**Discovering Craniofacial Patterns Using Multivariate Cephalometric Data for Treatment Decision Making in Orthodontics**

**Descubriendo Patrones Craneofaciales Usando Datos Cefalométricos ****Multivariados para la Toma de Decisiones en Ortodoncia**

**Pamela Araya-Díaz*; Gonzalo A. Ruz** & Hernán M. Palomino*,*****

* Departamento del Niño y Adolescente, Área de Ortodoncia, Facultad de Odontología, Universidad Andrés Bello, Santiago, Chile.

** Facultad de Ingeniería y Ciencias, Universidad Adolfo Ibáñez, Santiago, Chile.

]]> *** Departamento del Niño y Ortopedia Dentomaxilar, Facultad de Odontología, Universidad de Chile, Santiago, Chile.**SUMMARY**: The aim was to find craniofacial morphology patterns in a multivariate cephalometric database using a clustering technique. Cephalometric analysis was performed in a sample of 100 teleradiographs collected from Chilean orthodontic patients. Thirty cephalometric measurements were taken from commonly used analysis. The computed variables were used to perform a clustering analysis with the k-means algorithm to identify patterns of craniofacial morphology. The J48 decision tree was used to analyze each cluster, and the ANOVA test to determine the statistical differences between the clusters. Four clusters were found that had significant differences (P<0.001) in 24 of the 30 variables studied, suggesting that they represent different patterns of craniofacial form. Using the decision tree, 8 of the 30 variables appeared to be relevant for describing the clusters. The clustering analysis is effective in identifying different craniofacial patterns based on a multivariate database. The distinct clusters appear to be caused by differences in the compensation process of the facial structure responding to a genetically determined cranial and mandible form. The proposed method can be applied to several databases, creating specific classifications for each one of them.

**KEY WORDS: Craniofacial patterns; Morphological patterns; Clustering technique; Orthodontics.**

**RESUMEN**: El objetivo fue encontrar patrones morfológicos craneofaciales, a partir de una base de datos cefalométricos multivariada, utilizando una técnica de clustering. Se realizó un análisis cefalométrico a una muestra de 100 telerradiografías pertenecientes a pacientes chilenos de ortodoncia. Treinta medidas cefalométricas obtenidas de los análisis más utilizados fueron registradas. Las variables computadas se utilizaron para realizar un análisis de clustering con el algoritmo k-medias, para identificar patrones de morfología craneofacial. El árbol de decisión J48 se utilizó para analizar cada cluster, y test de ANOVA para determinar diferencias estadísticamente significativas entre los clusters. Se encontraron cuatro clusters con diferencia estadísticamente significativas (p<0,001) en 24 de las 30 variables estudiadas, lo que sugiere que efectivamente corresponden a diferentes patrones craneofaciales. Utilizando el árbol de decisión, se pudo determinar que 8 de las 30 variables resultaron ser relevantes en la definición de los clusters. El análisis de clustering es efectivo en identificar patrones morfológicos craneofaciales usando una base de datos multivariada. Los distintos cluster encontrados, aparentemente se formarían a partir de diferencias en el proceso de compensación de la estructura facial, en respuesta a la forma mandibular genéticamente determinada. El método propuesto puede ser aplicado a múltiples bases de datos, creando clasificaciones específicas para cada una de ellas.

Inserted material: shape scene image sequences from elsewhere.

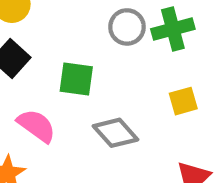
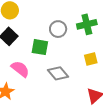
gray circle: (127, 27) -> (58, 29), moved

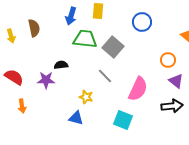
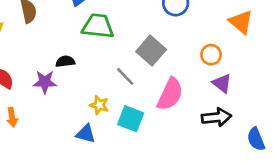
gray square: (113, 47) -> (151, 51), moved
cyan square: (123, 120) -> (131, 119), moved

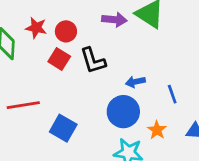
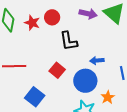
red star: (36, 28) -> (32, 23), moved
red square: (59, 59) -> (57, 70), moved
blue square: (63, 128) -> (35, 97), moved

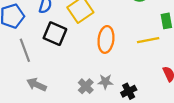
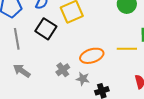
orange ellipse: (106, 39) -> (92, 56), moved, turned 55
gray cross: (86, 86) -> (63, 70), moved

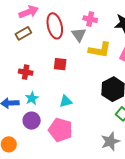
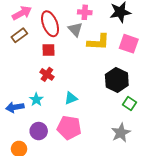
red square: (60, 64) -> (48, 50), moved
red cross: (26, 72) -> (47, 74), moved, turned 32
purple circle: (32, 121) -> (39, 131), moved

**PALABRAS CLAVE: Patrones craneofaciales; Patrones morfológicos; Técnica de clustering; Ortodoncia.**

**INTRODUCTION**

A child's face is not a miniature version of an adult's face; in fact, it does not have the same proportions between the different parts and regions that constitute a face. The progressive facial growth is a differential growth process, meaning that some parts or regions grow in size earlier or later than others, and they do it in different ranges, directions, and magnitudes. Therefore, the growing process of the face involves a sequence of maturing steps, which finally establishes the dimensions, angles, and proportions of an adult face (McCarthy, 1990).

There is a "normal" craniofacial growth, in which a down and forward general growth direction is maintained, however, the development of craniofacial components can occur at different times, rates and with predominance of one or another determined direction (McCarthy).

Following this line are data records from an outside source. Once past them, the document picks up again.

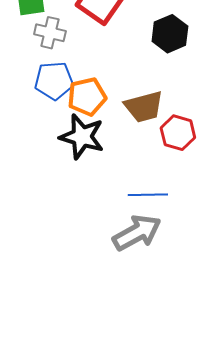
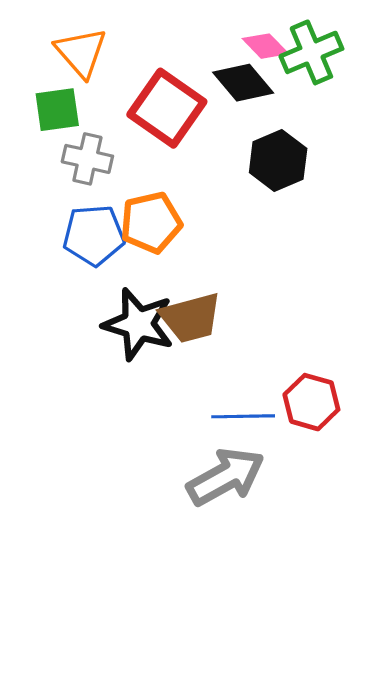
orange pentagon: (87, 97) -> (151, 222), moved
brown trapezoid: (144, 107) -> (191, 318), moved
red hexagon: (178, 133) -> (311, 402), moved

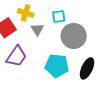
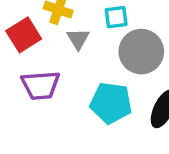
purple trapezoid: (16, 56) -> (41, 85), turned 50

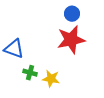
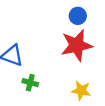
yellow star: (51, 79) -> (81, 91), moved

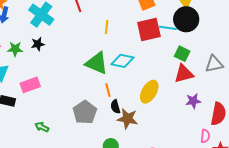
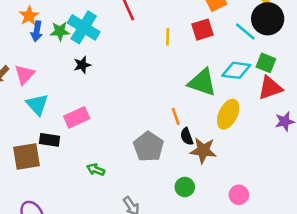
cyan line: (168, 28) -> (245, 31), turned 36
red square: (149, 29) -> (203, 30), moved, size x0.7
green star: (15, 49) -> (60, 31), moved
cyan diamond: (123, 61) -> (236, 70), moved
green triangle: (97, 63) -> (202, 82), moved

]]> This leads to variations in the morphology of the maxillofacial complex, which can be classified into determined facial types, patterns or biotypes (Chvatal et al., 2005). These differences are observed in the way the face is related to the cranium, in the general contour of the profile and in the relationships of the teeth to the skeletal components of the face (Downs, 1949).The facial patterns, have been extensively studied (Ricketts, 1957; Koch & Bartsch, 1996; Riesmeijer et al., 2004; Ilayperuma, 2011; Bedoya et al., 2012) in order to facilitate the diagnosis and the design of better treatment plans in many disciplines of the medical sciences related within the form and facial improvement as plastic surgery, maxillofacial surgery and orthodontics (Chvatal et al.).

In orthodontics, facial patterns are relevant, because the variations of each individual should be considered, and each case treated according to its own requirements (Downs), in this context, many studies have been in favour of a more individualized treatment approach according to the individual skeletal pattern (Kim et al., 2005; Bedoya et al.).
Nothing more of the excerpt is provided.